ADD REPLY • link updated 2.6 years ago by Ram 44k • written 11.1 years ago by Manu Prestat 4.1k

Ram · Answer 2 · 2013-09-10

Just to reiterate what Istvan Albert wrote in his answer, you use alignments to infer identical species in your mixed amplicon sequencing experiment. You run both quality control (read quality) and chimera checks in both pipelines -- and these will not perform equally since both QIIME and MOTHUR use different QC algorithms. In addition, you may or may not remove exact matching redundant sequences based on your pipeline.
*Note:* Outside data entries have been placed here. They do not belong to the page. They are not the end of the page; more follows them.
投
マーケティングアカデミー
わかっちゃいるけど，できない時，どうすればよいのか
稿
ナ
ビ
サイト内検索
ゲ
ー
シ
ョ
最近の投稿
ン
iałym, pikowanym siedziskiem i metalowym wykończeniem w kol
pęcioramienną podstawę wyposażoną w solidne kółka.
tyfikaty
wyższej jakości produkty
If you construct your sequence alignment at this step you will have different sequences (in QIIME vs. MOTHUR) with which to construct your alignment matrix. You perform an alignment because you want to infer homology and find polymorphisms in your amplicon sequences -- if you've ever inspected the output from an alignment program you'll see that they never construct the exact same alignment (or rarely do they, in my opinion) when run on the same dataset.
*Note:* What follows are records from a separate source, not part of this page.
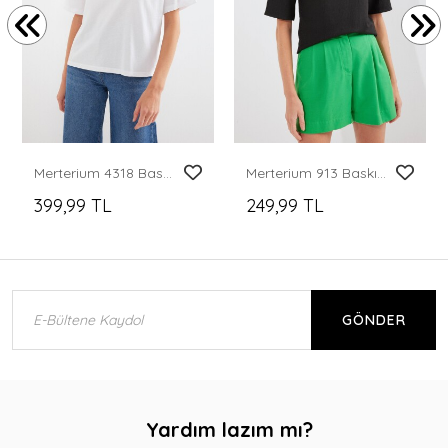
Merterium 4318 Baskılı Basic Tişört - Beyaz
Merterium 913 Baskılı Örme Basic Tişört - Siyah
399,99 TL
249,99 TL
GÖNDER
Yardım lazım mı?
All these factors contribute to why it's difficult to compare OTU numbers derived from both QIIME and MOTHUR, even running in the same pipeline at different times.

Also, both MOTHUR and QIIME construct alignments for that particular aspect of the analysis, so if you want to estimate OTUs you will have to run an alignment. Usually this is not a problem except if you have errant sequences which are not homologous to your amplicon of interest.